Claimant contends that she did not seek to clarify or correct the written entry because she believed she was entitled to sick leave. However, under company policy, no such leave was available to an employee until a six month period of employment had elapsed, and this had been clearly explained to the claimant at her orientation lecture. Thus, there can be no mitigating good cause to violate a company rule1 where the Claimant knew or should have known that she was not entitled to sick leave.

The Employer’s rule was designed reasonably to protect and foster legitimate business' practices. The rule enabled the Employer to keep accurate payroll records and to prevent falsification of time cards by employees.
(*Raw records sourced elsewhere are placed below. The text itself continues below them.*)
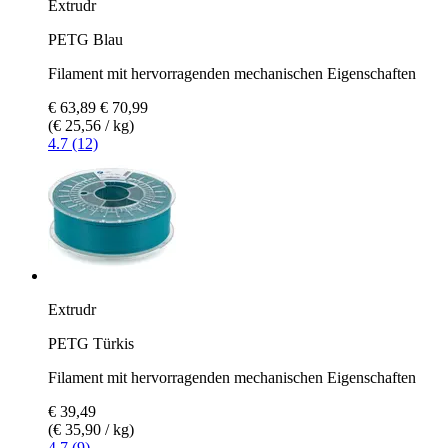
Extrudr
PETG Blau
Filament mit hervorragenden mechanischen Eigenschaften
€ 63,89
€ 70,99
(€ 25,56 / kg)
4.7 (12)
Extrudr
PETG Türkis
Filament mit hervorragenden mechanischen Eigenschaften
€ 39,49
(€ 35,90 / kg)
4.7 (9)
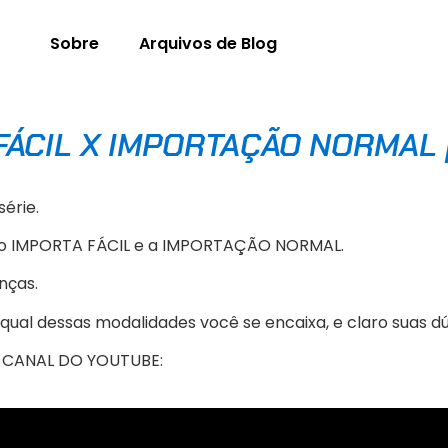
Sobre
Arquivos de Blog
 FÁCIL X IMPORTAÇÃO NORMAL | 
érie.
re o IMPORTA FÁCIL e a IMPORTAÇÃO NORMAL.
nças.
ual dessas modalidades você se encaixa, e claro suas dú
O CANAL DO YOUTUBE:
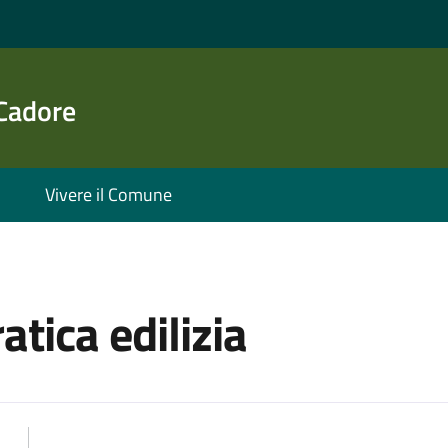
 Cadore
Vivere il Comune
tica edilizia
The detrimental effect of Claimant’s conduct to the Employer’s interest is obvious. This was particularly so in this case, since Claimant’s actions, as an assistant manager of security, would reduce the credibility of that department with other Employer personnel.

There is substantial evidence to support the finding that Claimant’s entry, without good cause, of a later departure time on her time card, in violation of stated company policy, was wilful misconduct under Section 402(e) of the Act. Accordingly, we affirm the Board’s denial of benefits in this case.

Order

And Now, this 8th day of February, 1978, the- order of the Unemployment Compensation Board of Re*530view in the above-captioned matter denying benefits to Jndith L. Strohecker, is hereby affirmed, and the Petition for Review dismissed.

Cf. Frumento v. Unemployment Compensation Board, of Review, 466 Pa. 81, 351 A.2d 631 (1976). In that ease, the Court held that violation of an employer’s rule does not constitute wilful misconduct if the employee’s action is justifiable or reasonable under the circumstances.